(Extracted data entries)
+ + + + + + +

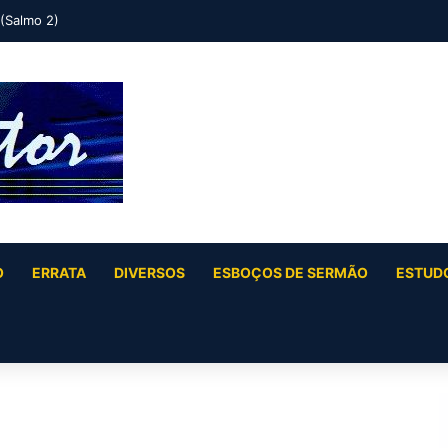
 (Salmo 2)
O
ERRATA
DIVERSOS
ESBOÇOS DE SERMÃO
ESTUDO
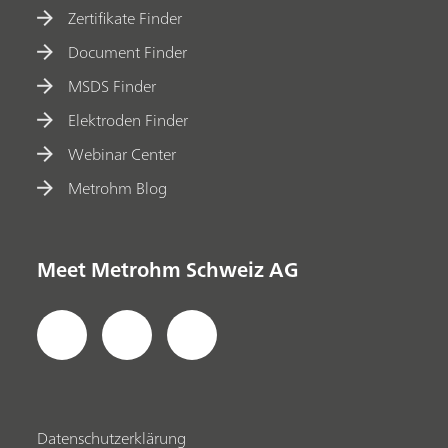
Zertifikate Finder
Document Finder
MSDS Finder
Elektroden Finder
Webinar Center
Metrohm Blog
Meet Metrohm Schweiz AG
Datenschutzerklärung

+ + + + + + +

▸ WORK TASK
Every entry above needs to be printed again exactly, with its pictures left out.

▸ ANSWER FOR THE TASK
 (Salmo 2)
O
ERRATA
DIVERSOS
ESBOÇOS DE SERMÃO
ESTUDO
Zertifikate Finder
Document Finder
MSDS Finder
Elektroden Finder
Webinar Center
Metrohm Blog
Meet Metrohm Schweiz AG
Datenschutzerklärung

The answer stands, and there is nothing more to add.